In China, the cooking chicken come with their heads and feet still on.
Oh, you know, just another day as a wife in China.
You have to put them in their juuuust right.
Nice fit. All the limbs in.
Look Dad. I shot a chicken.
Look at Chara. She is very interested in this.
Favorite Winter or Anytime Chicken Soup
(Off the top of my head)
2-3 Bay leaves.
Pot of water.
1 tsp olive oil.
Put all of the above in a pot and boil until the chicken is cooked through. I use kitchen scissors to cut the thighs to check. I am sure most of you don't live in Dongying and can find a kitchen thermometer, which would be more accurate.

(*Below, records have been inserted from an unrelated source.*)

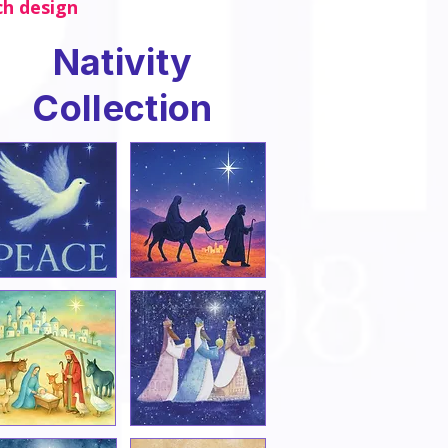
ch design
Nativity
Collection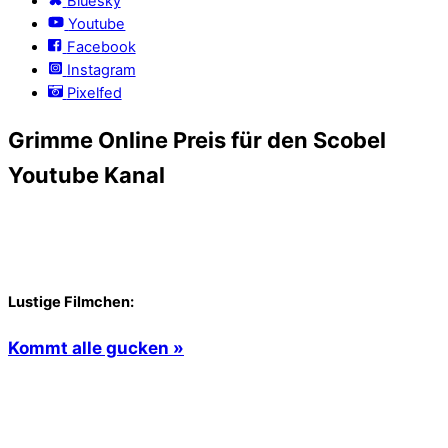
Bluesky
Youtube
Facebook
Instagram
Pixelfed
Grimme Online Preis für den Scobel
Youtube Kanal
Lustige Filmchen:
Kommt alle gucken »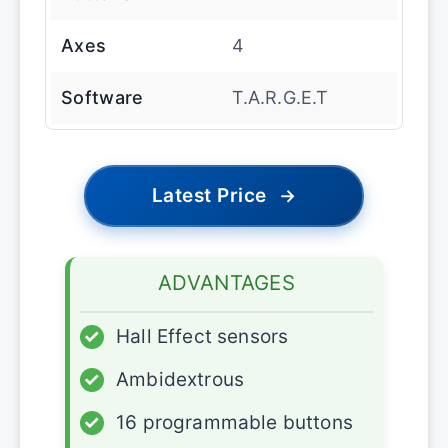
Axes
4
Software
T.A.R.G.E.T
Latest Price
→
ADVANTAGES
✓
Hall Effect sensors
✓
Ambidextrous
✓
16 programmable buttons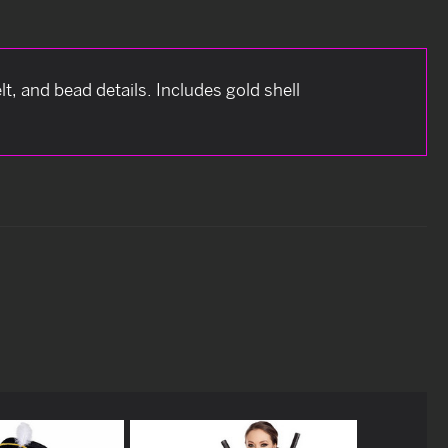
lt, and bead details. Includes gold shell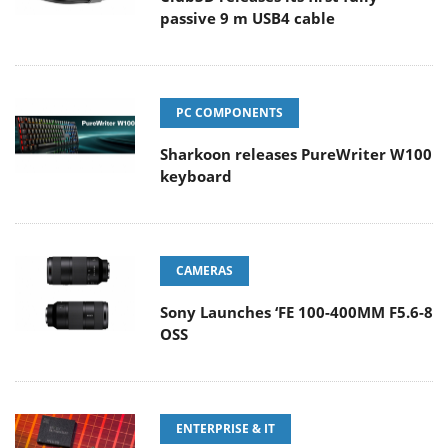
passive 9 m USB4 cable
PC COMPONENTS
Sharkoon releases PureWriter W100
keyboard
CAMERAS
Sony Launches ‘FE 100-400MM F5.6-8
OSS
ENTERPRISE & IT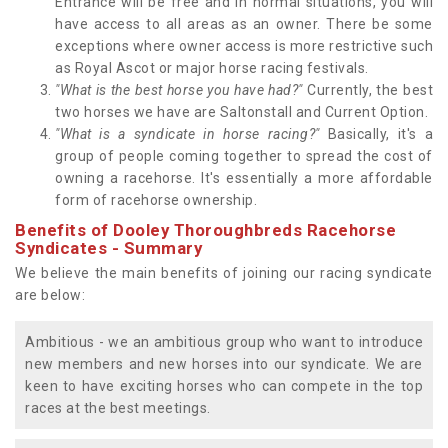
Entrance will be free and in normal situations, you will
have access to all areas as an owner. There be some
exceptions where owner access is more restrictive such
as Royal Ascot or major horse racing festivals.
"What is the best horse you have had?"
Currently, the best
two horses we have are Saltonstall and Current Option.
"What is a syndicate in horse racing?"
Basically, it's a
group of people coming together to spread the cost of
owning a racehorse. It's essentially a more affordable
form of racehorse ownership.
Benefits of Dooley Thoroughbreds Racehorse
Syndicates - Summary
We believe the main benefits of joining our racing syndicate
are below:
Ambitious - we an ambitious group who want to introduce
new members and new horses into our syndicate. We are
keen to have exciting horses who can compete in the top
races at the best meetings.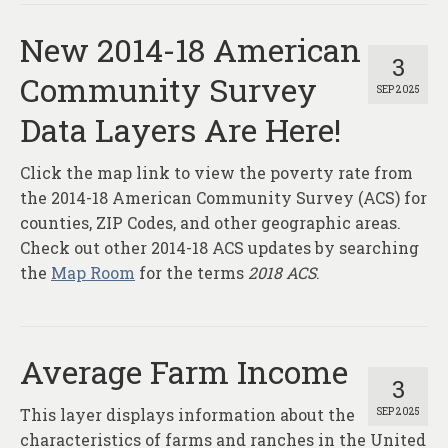
New 2014-18 American
3
Community Survey
SEP 2025
Data Layers Are Here!
Click the map link to view the poverty rate from
the 2014-18 American Community Survey (ACS) for
counties, ZIP Codes, and other geographic areas.
Check out other 2014-18 ACS updates by searching
the
Map Room
for the terms
2018 ACS
.
Average Farm Income
3
This layer displays information about the
SEP 2025
characteristics of farms and ranches in the United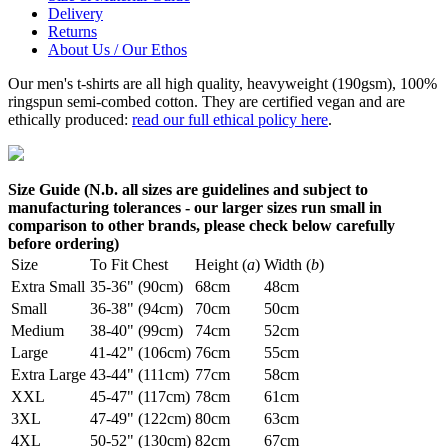
Delivery
Returns
About Us / Our Ethos
Our men's t-shirts are all high quality, heavyweight (190gsm), 100%
ringspun semi-combed cotton. They are certified vegan and are
ethically produced:
read our full ethical policy here
.
Size Guide (N.b. all sizes are guidelines and subject to
manufacturing tolerances - our larger sizes run small in
comparison to other brands, please check below carefully
before ordering)
Size
To Fit Chest
Height (
a
)
Width (
b
)
Extra Small
35-36" (90cm)
68cm
48cm
Small
36-38" (94cm)
70cm
50cm
Medium
38-40" (99cm)
74cm
52cm
Large
41-42" (106cm)
76cm
55cm
Extra Large
43-44" (111cm)
77cm
58cm
XXL
45-47" (117cm)
78cm
61cm
3XL
47-49" (122cm)
80cm
63cm
4XL
50-52" (130cm)
82cm
67cm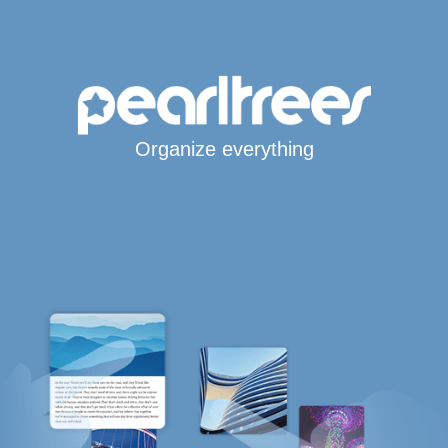
Organize everything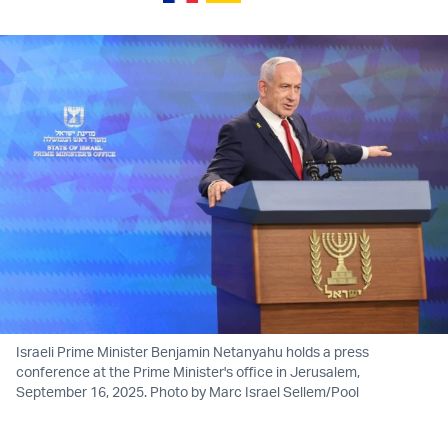
Israeli Prime Minister Benjamin Netanyahu holds a press
conference at the Prime Minister's office in Jerusalem,
September 16, 2025. Photo by Marc Israel Sellem/Pool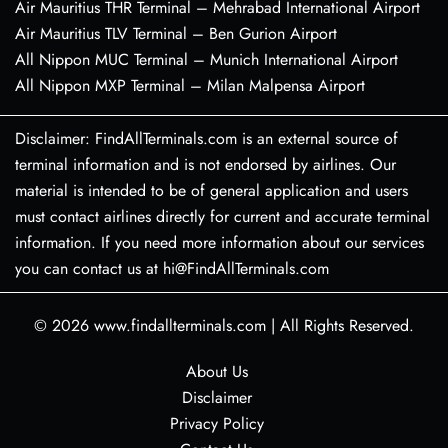
Air Mauritius THR Terminal – Mehrabad International Airport
Air Mauritius TLV Terminal – Ben Gurion Airport
All Nippon MUC Terminal – Munich International Airport
All Nippon MXP Terminal – Milan Malpensa Airport
Disclaimer: FindAllTerminals.com is an external source of
terminal information and is not endorsed by airlines. Our
material is intended to be of general application and users
must contact airlines directly for current and accurate terminal
information. If you need more information about our services
you can contact us at hi@FindAllTerminals.com
© 2026
www.findallterminals.com
|
All Rights Reserved.
About Us
Disclaimer
Privacy Policy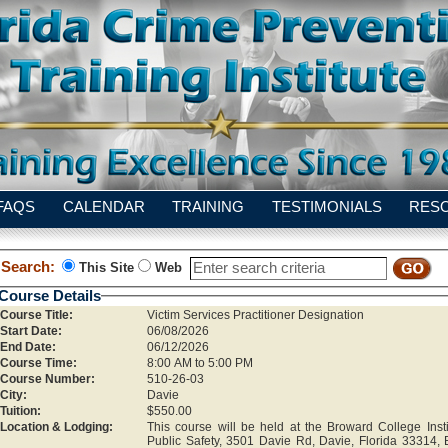
FAQS
CALENDAR
TRAINING
TESTIMONIALS
RES
Search:
This Site
Web
Course Details
Course Title:
Victim Services Practitioner Designation
Start Date:
06/08/2026
End Date:
06/12/2026
Course Time:
8:00 AM to 5:00 PM
Course Number:
510-26-03
City:
Davie
Tuition:
$550.00
Location & Lodging:
This course will be held at the Broward College Insti
Public Safety, 3501 Davie Rd, Davie, Florida 33314, 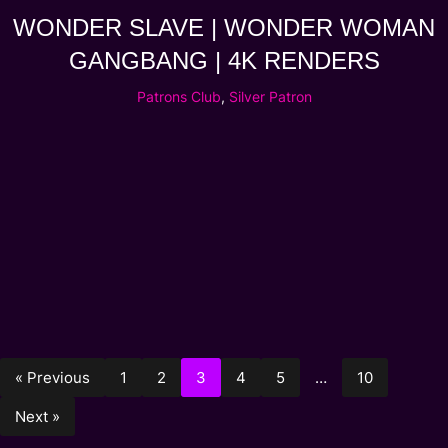
WONDER SLAVE | WONDER WOMAN
GANGBANG | 4K RENDERS
Patrons Club
,
Silver Patron
« Previous
1
2
3
4
5
…
10
Next »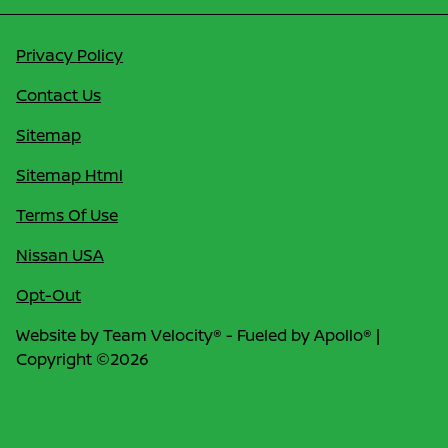
Privacy Policy
Contact Us
Sitemap
Sitemap Html
Terms Of Use
Nissan USA
Opt-Out
Website by
Team Velocity®
- Fueled by Apollo® |
Copyright ©2026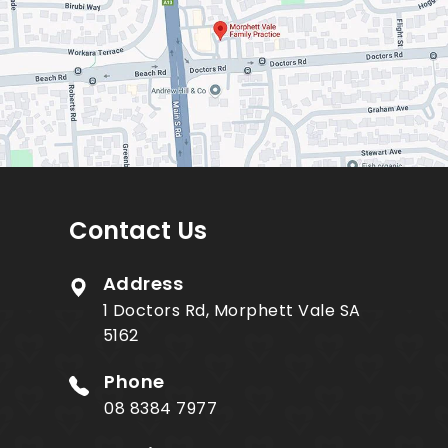
Contact Us
Address
1 Doctors Rd, Morphett Vale SA
5162
Phone
08 8384 7977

Use a ladle to spoon out the foamy white stuff that forms at the top.
Once the chicken is finished, remove to cool. Leave broth.
Fill the pot with the following:
2 green bell pepper.
2 red bell pepper.
Yellow pepper. (if you want)
3 green chili peppers.
1-2 red onions.
3 tomatoes and/or 20 baby tomatoes
1 can of corn.
(and any other veggies you want! I have added all varieties of veggies.)
1 bunch of cilantro.
slice the leaves and stems.
Lots of fresh garlic.
3 tbs cumin.
2 tbs of red pepper flakes.
(Sometimes I add packets of taco seasoning and chicken broth, too. But most of the time I try to make it as "pure" as possible. Depends on my mood.)
Shred the cooled chicken.
Once veggies have softened put the chicken back in the pot.
Best served with cheddar cheese, avocado, sour cream and chips.
But since none of that is available to us in Dongying, we just enjoy the soup.
(I know it's not a technical seeming recipe. But this is how I prefer reading recipes. I like to read them like I think. Haha. I hope you can still follow it.)